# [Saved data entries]
========

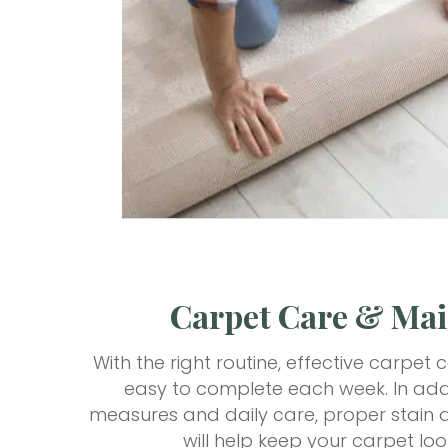
Carpet Care & Ma
With the right routine, effective carpe
easy to complete each week. In addi
measures and daily care, proper stain a
will help keep your carpet loo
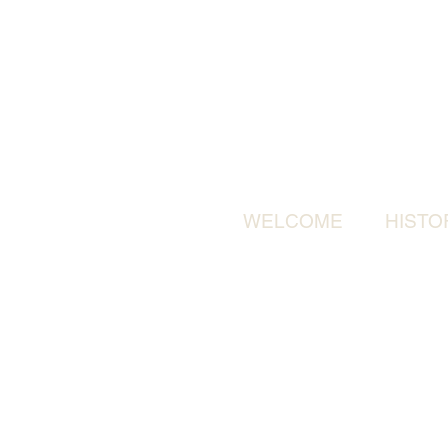
WELCOME
HISTO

========

No pictures belong in the copy; output every record exactly.

# [RESULT OF THIS EXERCISE]
Carpet Care & Ma
With the right routine, effective carpe
easy to complete each week. In addi
measures and daily care, proper stain a
will help keep your carpet loo
WELCOME
HISTO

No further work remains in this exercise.